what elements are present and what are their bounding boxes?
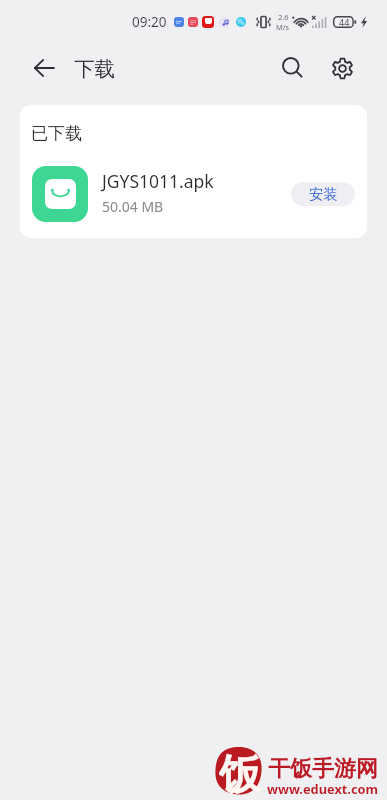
staticText: www.eduext.com xyxy=(267,780,378,797)
button[interactable]: Back xyxy=(29,53,59,83)
staticText: 44 xyxy=(339,16,350,28)
button[interactable]: Settings xyxy=(326,52,358,84)
button[interactable]: Search xyxy=(277,52,309,84)
staticText: 2.6 xyxy=(278,12,289,22)
staticText: 饭 xyxy=(219,749,261,798)
button[interactable]: JGYS1011.apk xyxy=(20,153,367,231)
staticText: 干饭手游网 xyxy=(268,755,378,783)
staticText: M/s xyxy=(276,22,290,32)
staticText: 09:20 xyxy=(132,13,167,31)
staticText: JGYS1011.apk xyxy=(102,169,214,193)
staticText: 50.04 MB xyxy=(102,197,164,216)
button[interactable]: 安装 xyxy=(291,182,355,206)
staticText: 已下载 xyxy=(31,123,82,144)
staticText: 下载 xyxy=(74,56,115,82)
staticText: 安装 xyxy=(309,185,338,203)
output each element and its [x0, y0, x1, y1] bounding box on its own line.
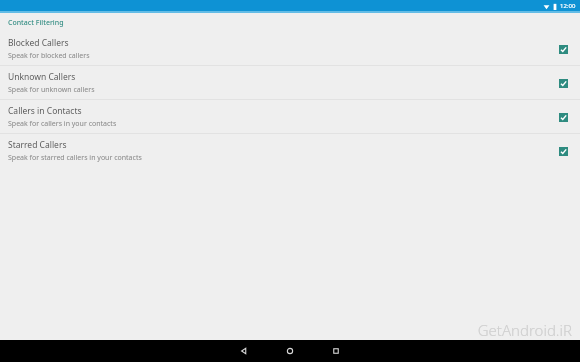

•••••

TASK BRIEF: Lines from the entries that contain the word "button" are what the answer must hold.

RESPONSE:
button[interactable]: Back xyxy=(29,53,59,83)
button[interactable]: Settings xyxy=(326,52,358,84)
button[interactable]: Search xyxy=(277,52,309,84)
button[interactable]: JGYS1011.apk xyxy=(20,153,367,231)
button[interactable]: 安装 xyxy=(291,182,355,206)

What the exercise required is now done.